### Work item
Where the records below show the word "Asril" in a line, please copy that line.

### Collected data
....................

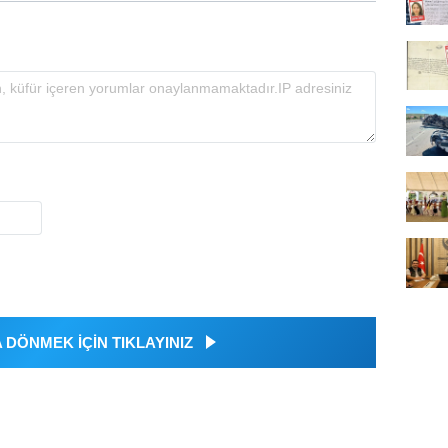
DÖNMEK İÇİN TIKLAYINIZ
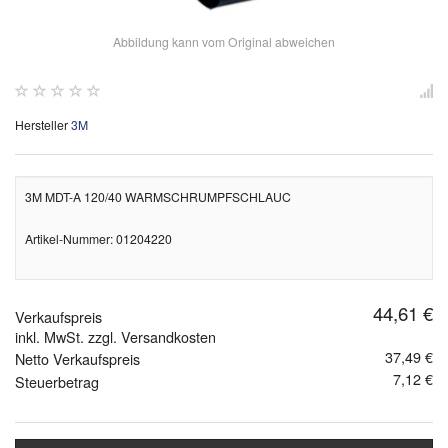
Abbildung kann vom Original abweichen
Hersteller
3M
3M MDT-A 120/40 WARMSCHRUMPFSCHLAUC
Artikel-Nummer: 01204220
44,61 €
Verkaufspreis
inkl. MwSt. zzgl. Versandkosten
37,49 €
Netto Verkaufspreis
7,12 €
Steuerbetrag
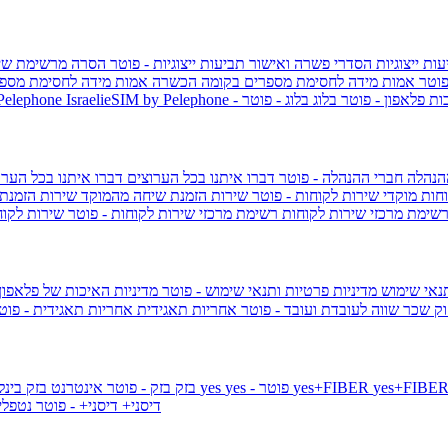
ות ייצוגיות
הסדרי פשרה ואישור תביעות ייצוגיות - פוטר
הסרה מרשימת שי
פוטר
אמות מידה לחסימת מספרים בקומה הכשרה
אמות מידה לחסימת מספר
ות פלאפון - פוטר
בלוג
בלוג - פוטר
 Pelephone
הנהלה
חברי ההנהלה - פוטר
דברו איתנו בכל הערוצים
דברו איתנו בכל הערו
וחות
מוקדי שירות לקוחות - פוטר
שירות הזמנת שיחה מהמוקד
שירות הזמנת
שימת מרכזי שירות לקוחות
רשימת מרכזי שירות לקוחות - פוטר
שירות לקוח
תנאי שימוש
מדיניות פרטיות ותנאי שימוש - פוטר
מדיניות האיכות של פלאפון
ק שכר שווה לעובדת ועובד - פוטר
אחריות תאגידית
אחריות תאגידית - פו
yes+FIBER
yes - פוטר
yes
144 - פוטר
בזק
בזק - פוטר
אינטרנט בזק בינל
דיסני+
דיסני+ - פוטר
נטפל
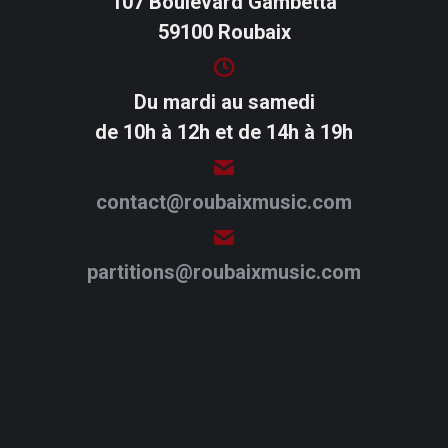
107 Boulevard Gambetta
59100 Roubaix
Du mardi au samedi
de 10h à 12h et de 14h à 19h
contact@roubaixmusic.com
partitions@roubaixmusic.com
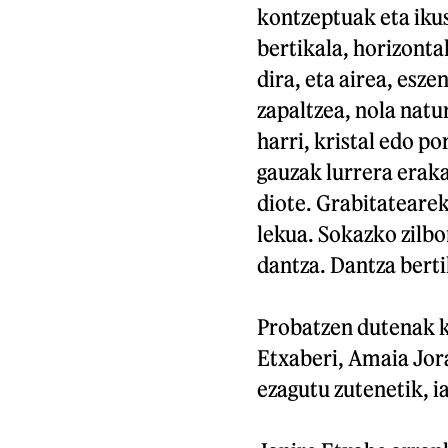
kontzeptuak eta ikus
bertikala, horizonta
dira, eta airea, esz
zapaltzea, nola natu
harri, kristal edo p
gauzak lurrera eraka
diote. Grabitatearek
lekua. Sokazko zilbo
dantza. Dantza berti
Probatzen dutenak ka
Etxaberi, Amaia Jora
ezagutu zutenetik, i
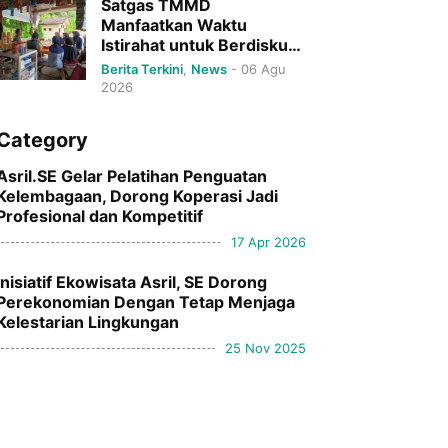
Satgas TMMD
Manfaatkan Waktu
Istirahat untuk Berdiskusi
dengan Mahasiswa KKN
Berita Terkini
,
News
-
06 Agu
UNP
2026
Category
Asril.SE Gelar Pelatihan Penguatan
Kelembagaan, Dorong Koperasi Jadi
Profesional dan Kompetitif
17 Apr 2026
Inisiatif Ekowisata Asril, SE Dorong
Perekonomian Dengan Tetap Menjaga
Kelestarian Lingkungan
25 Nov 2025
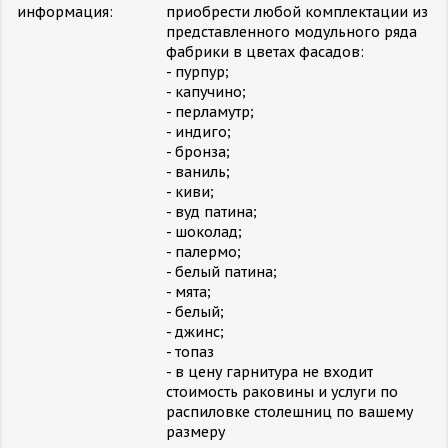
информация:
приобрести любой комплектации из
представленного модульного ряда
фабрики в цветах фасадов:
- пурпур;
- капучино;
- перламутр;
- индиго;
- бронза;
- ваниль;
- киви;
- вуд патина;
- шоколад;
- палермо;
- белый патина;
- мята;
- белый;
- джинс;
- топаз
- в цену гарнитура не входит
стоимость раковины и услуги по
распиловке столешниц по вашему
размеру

....................

### Response
Asril.SE Gelar Pelatihan Penguatan
Inisiatif Ekowisata Asril, SE Dorong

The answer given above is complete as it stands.